● YOUR ASSIGNMENT: Among the lines below, copy exactly those from the one with "Installaties" through the one with "Vi bruger cookies", counting both ends.

────────────────────────────────────────

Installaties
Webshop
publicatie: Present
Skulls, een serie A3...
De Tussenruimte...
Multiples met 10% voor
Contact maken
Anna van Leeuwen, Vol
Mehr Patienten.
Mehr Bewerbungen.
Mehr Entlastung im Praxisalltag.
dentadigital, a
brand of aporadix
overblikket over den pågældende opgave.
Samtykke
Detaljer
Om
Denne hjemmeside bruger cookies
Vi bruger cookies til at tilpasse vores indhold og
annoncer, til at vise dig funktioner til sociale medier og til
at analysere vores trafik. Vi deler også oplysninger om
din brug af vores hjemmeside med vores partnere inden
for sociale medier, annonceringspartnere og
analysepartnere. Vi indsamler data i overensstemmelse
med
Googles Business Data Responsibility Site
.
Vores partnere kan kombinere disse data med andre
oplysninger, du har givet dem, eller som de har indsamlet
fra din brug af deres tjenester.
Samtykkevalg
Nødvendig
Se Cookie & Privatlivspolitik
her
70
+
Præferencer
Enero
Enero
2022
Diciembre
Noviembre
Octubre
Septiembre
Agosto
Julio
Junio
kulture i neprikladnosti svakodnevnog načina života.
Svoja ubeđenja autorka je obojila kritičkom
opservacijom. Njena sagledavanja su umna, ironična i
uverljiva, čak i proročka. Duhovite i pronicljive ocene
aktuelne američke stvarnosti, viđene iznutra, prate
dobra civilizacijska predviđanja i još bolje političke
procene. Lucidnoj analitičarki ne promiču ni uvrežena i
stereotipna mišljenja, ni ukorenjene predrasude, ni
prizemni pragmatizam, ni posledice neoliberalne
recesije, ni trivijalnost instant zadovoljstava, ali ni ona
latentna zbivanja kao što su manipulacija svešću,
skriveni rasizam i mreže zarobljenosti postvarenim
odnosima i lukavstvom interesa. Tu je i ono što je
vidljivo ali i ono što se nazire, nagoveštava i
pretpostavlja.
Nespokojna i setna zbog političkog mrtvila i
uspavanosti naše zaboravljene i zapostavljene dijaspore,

────────────────────────────────────────

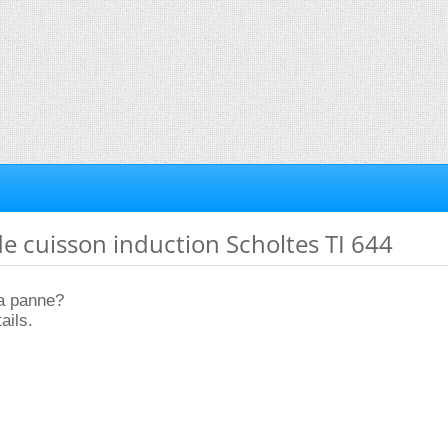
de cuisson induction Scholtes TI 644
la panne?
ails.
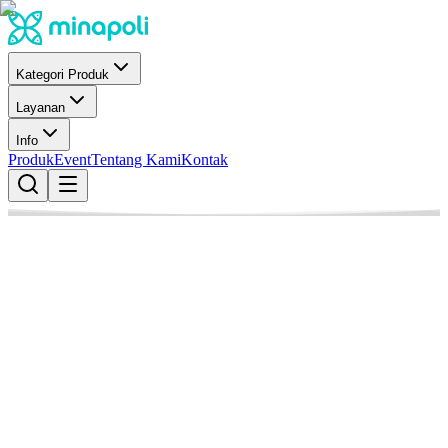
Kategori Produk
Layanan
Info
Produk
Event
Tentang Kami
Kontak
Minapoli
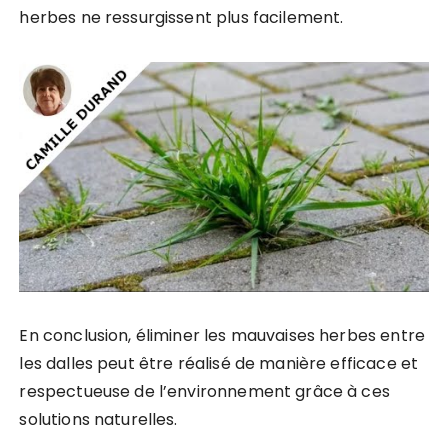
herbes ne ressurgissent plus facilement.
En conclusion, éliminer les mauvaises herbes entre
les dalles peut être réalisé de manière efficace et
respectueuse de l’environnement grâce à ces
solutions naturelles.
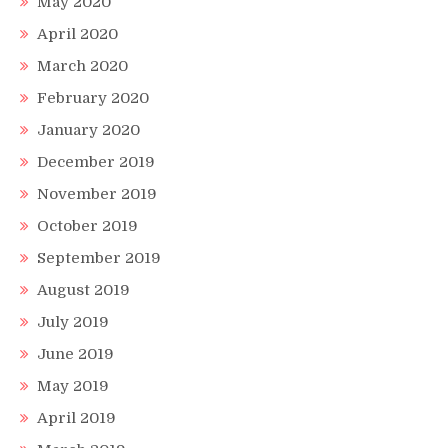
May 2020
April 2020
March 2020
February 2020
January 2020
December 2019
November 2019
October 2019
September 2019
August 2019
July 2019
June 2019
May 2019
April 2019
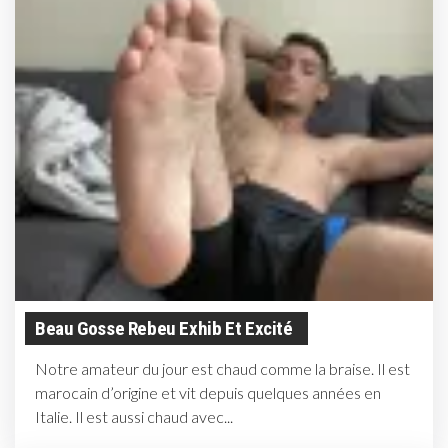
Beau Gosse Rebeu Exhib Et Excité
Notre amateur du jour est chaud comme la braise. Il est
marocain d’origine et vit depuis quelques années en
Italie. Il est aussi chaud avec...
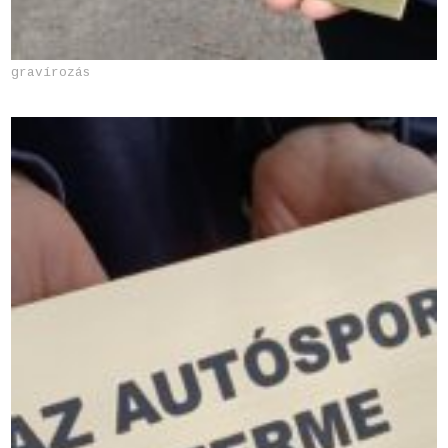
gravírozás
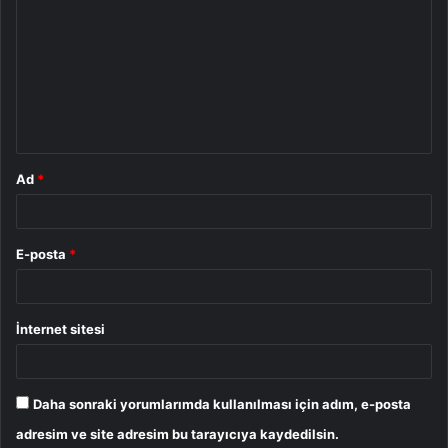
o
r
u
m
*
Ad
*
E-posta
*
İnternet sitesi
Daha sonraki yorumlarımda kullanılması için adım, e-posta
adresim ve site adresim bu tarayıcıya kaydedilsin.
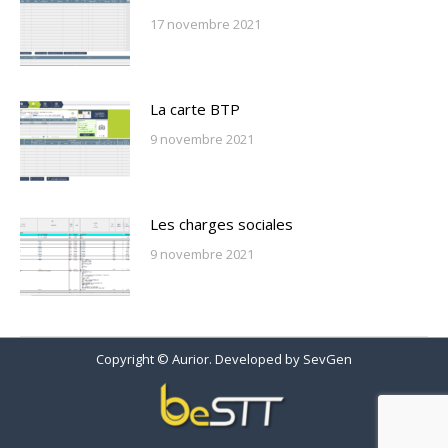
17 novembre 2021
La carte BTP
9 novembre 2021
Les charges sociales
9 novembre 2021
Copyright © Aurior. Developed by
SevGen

────────────────────────────────────────

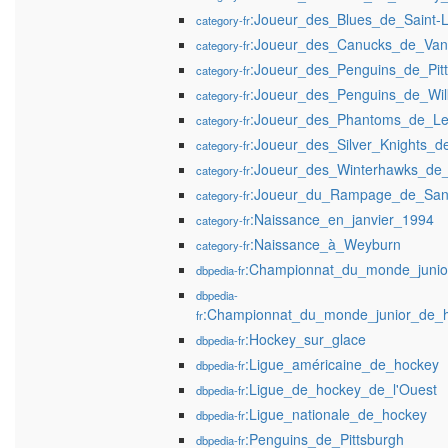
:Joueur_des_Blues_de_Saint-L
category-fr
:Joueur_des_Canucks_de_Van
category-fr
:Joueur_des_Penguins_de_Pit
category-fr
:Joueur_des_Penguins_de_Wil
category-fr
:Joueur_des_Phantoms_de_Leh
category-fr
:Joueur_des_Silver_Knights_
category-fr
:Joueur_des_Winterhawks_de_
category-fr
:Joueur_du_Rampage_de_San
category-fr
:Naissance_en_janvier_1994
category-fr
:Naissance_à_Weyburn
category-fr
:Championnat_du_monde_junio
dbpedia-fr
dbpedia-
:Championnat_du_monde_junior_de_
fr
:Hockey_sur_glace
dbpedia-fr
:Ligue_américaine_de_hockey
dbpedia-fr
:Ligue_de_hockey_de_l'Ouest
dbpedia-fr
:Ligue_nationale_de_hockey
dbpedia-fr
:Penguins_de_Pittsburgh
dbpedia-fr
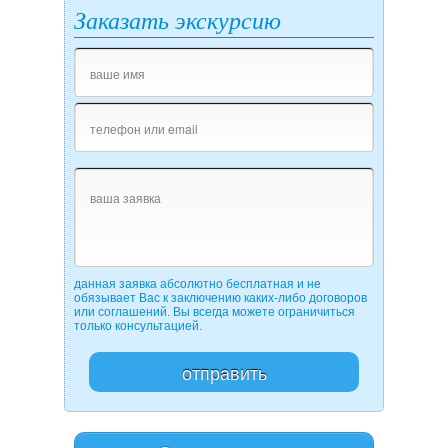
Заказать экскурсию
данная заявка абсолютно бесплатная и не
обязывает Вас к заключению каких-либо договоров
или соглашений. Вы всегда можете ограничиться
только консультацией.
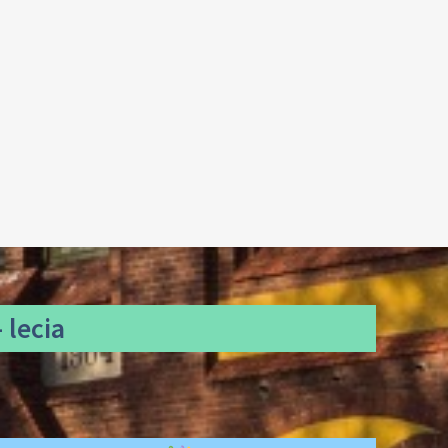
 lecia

────────────────────────────────────────

● SOLVED EXERCISE:
Installaties
Webshop
publicatie: Present
Skulls, een serie A3...
De Tussenruimte...
Multiples met 10% voor
Contact maken
Anna van Leeuwen, Vol
Mehr Patienten.
Mehr Bewerbungen.
Mehr Entlastung im Praxisalltag.
dentadigital, a
brand of aporadix
overblikket over den pågældende opgave.
Samtykke
Detaljer
Om
Denne hjemmeside bruger cookies
Vi bruger cookies til at tilpasse vores indhold og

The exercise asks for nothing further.